**About this task:** In the material below, the lines between the one holding "ଦି ଯୋଗ ଇନଷ୍ଟିଚ୍ୟୁଟ୍ ପକ୍ଷରୁ" and the one holding "таблеток переносится гораздо", inclusive, are to be set down word for word. Pictures stay out.

Records for processing Start Marker

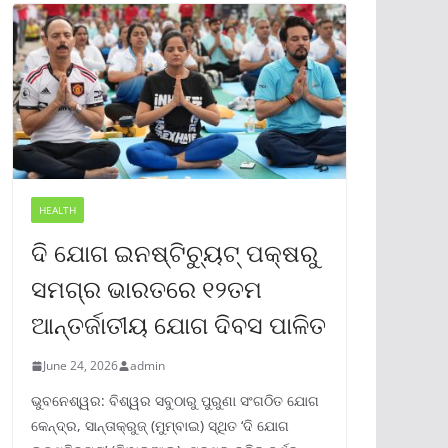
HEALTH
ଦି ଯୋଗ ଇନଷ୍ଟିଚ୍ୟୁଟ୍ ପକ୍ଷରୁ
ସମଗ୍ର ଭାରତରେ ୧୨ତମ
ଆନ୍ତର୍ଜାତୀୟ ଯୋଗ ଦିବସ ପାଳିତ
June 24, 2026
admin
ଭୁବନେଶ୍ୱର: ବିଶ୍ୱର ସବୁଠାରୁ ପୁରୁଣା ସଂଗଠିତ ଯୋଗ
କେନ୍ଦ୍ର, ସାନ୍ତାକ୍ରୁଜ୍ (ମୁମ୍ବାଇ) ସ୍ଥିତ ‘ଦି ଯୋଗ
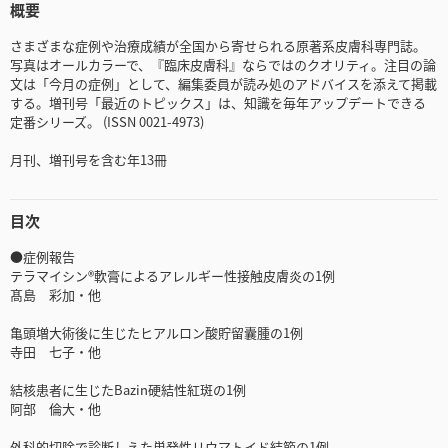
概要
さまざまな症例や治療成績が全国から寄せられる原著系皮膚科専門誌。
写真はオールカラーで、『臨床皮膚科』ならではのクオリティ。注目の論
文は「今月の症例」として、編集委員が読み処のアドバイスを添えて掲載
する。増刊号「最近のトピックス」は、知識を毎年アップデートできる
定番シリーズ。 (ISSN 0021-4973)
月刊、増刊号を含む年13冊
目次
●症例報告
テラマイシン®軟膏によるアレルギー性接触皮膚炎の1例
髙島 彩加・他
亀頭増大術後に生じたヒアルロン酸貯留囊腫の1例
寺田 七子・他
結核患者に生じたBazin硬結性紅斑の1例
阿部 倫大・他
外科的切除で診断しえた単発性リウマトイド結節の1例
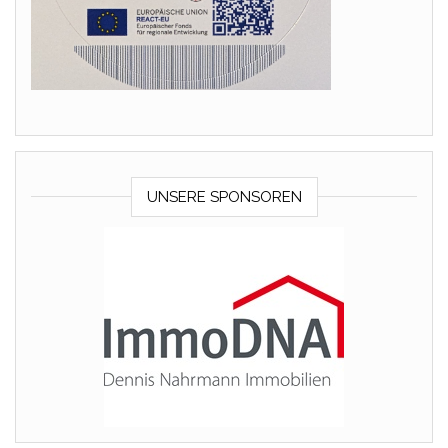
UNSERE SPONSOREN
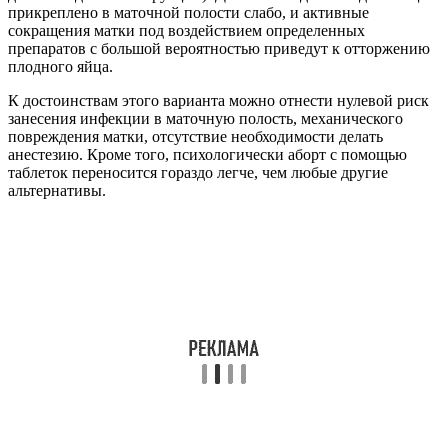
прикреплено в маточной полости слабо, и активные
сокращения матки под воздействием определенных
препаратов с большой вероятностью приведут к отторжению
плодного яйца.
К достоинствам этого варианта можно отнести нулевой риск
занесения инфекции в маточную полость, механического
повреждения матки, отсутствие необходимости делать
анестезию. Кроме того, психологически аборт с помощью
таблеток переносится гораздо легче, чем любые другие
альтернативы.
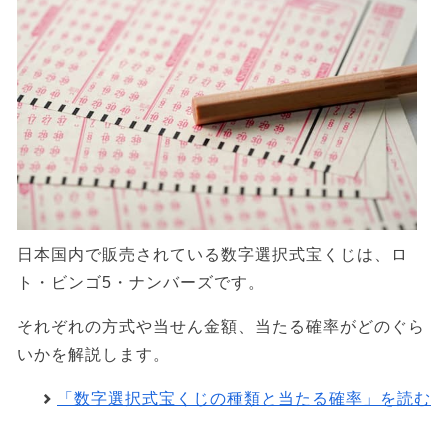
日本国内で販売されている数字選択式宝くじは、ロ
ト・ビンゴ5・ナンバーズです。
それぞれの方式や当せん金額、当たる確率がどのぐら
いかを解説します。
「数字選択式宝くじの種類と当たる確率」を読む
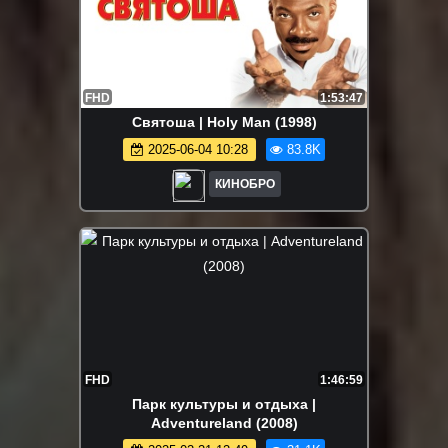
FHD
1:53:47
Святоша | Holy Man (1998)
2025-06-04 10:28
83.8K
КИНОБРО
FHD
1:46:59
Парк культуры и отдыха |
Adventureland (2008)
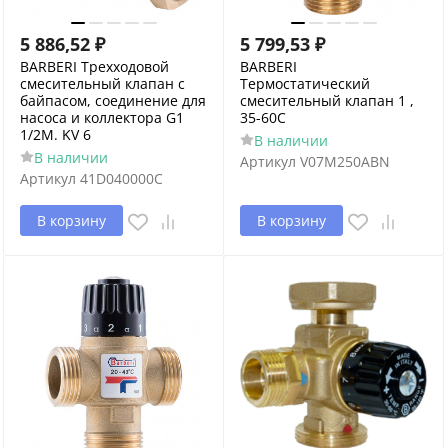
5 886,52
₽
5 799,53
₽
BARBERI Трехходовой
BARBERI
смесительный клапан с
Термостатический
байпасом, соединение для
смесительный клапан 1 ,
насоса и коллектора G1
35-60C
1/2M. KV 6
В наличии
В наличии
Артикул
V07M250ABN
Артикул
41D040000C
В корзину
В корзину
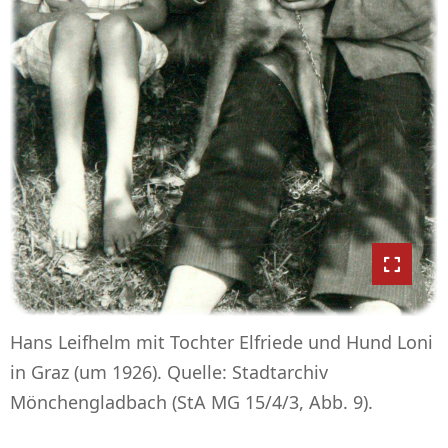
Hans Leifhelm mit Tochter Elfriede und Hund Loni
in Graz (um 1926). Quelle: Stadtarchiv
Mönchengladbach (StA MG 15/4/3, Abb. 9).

Records for processing End Marker

**Result of this exercise:**
ଦି ଯୋଗ ଇନଷ୍ଟିଚ୍ୟୁଟ୍ ପକ୍ଷରୁ
ସମଗ୍ର ଭାରତରେ ୧୨ତମ
ଆନ୍ତର୍ଜାତୀୟ ଯୋଗ ଦିବସ ପାଳିତ
June 24, 2026
admin
ଭୁବନେଶ୍ୱର: ବିଶ୍ୱର ସବୁଠାରୁ ପୁରୁଣା ସଂଗଠିତ ଯୋଗ
କେନ୍ଦ୍ର, ସାନ୍ତାକ୍ରୁଜ୍ (ମୁମ୍ବାଇ) ସ୍ଥିତ ‘ଦି ଯୋଗ
概要
さまざまな症例や治療成績が全国から寄せられる原著系皮膚科専門誌。
写真はオールカラーで、『臨床皮膚科』ならではのクオリティ。注目の論
文は「今月の症例」として、編集委員が読み処のアドバイスを添えて掲載
する。増刊号「最近のトピックス」は、知識を毎年アップデートできる
定番シリーズ。 (ISSN 0021-4973)
月刊、増刊号を含む年13冊
目次
●症例報告
テラマイシン®軟膏によるアレルギー性接触皮膚炎の1例
髙島 彩加・他
亀頭増大術後に生じたヒアルロン酸貯留囊腫の1例
寺田 七子・他
結核患者に生じたBazin硬結性紅斑の1例
阿部 倫大・他
外科的切除で診断しえた単発性リウマトイド結節の1例
UNSERE SPONSOREN
прикреплено в маточной полости слабо, и активные
сокращения матки под воздействием определенных
препаратов с большой вероятностью приведут к отторжению
плодного яйца.
К достоинствам этого варианта можно отнести нулевой риск
занесения инфекции в маточную полость, механического
повреждения матки, отсутствие необходимости делать
анестезию. Кроме того, психологически аборт с помощью
таблеток переносится гораздо легче, чем любые другие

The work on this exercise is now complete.